◆ **EXERCISE OBJECTIVE**
Restate the records word for word. Include no pictures.

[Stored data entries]
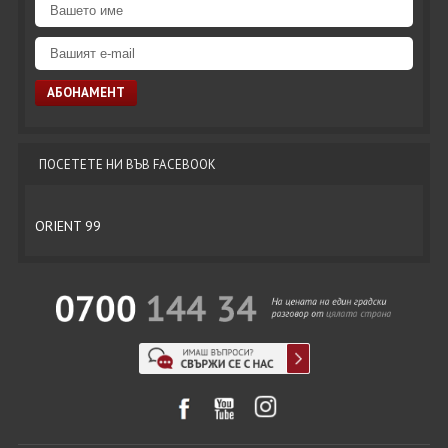
ПОСЕТЕТЕ НИ ВЪВ FACEBOOK
ORIENT 99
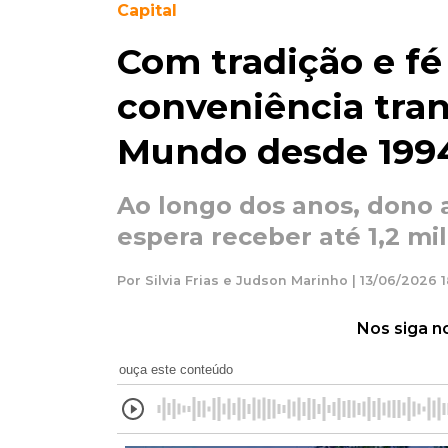
Capital
Com tradição e fé 
conveniência tra
Mundo desde 199
Ao longo dos anos, dono 
espera receber até 1,2 mi
Por Silvia Frias e Judson Marinho | 13/06/2026 1
Nos siga n
ouça este conteúdo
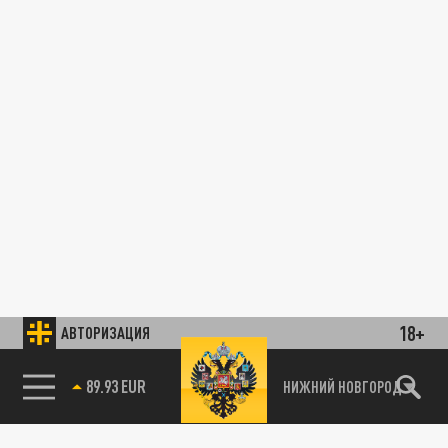
18+
АВТОРИЗАЦИЯ
89.93 EUR
НИЖНИЙ НОВГОРОД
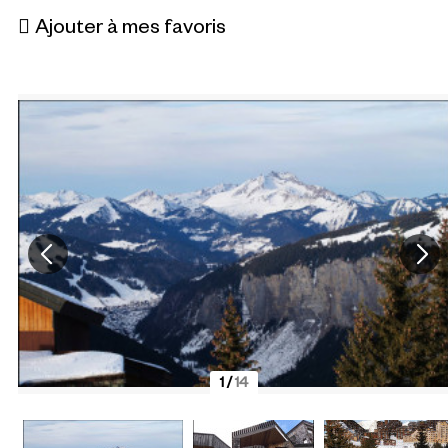
Ajouter à mes favoris
1
/
14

◆ **RESPONSE**
ПОСЕТЕТЕ НИ ВЪВ FACEBOOK
ORIENT 99
Capital
Com tradição e fé 
conveniência tra
Mundo desde 199
Ao longo dos anos, dono 
espera receber até 1,2 mi
Por Silvia Frias e Judson Marinho | 13/06/2026 1
Nos siga n
ouça este conteúdo
18+
АВТОРИЗАЦИЯ
89.93 EUR
НИЖНИЙ НОВГОРОД
Ajouter à mes favoris
1
/
14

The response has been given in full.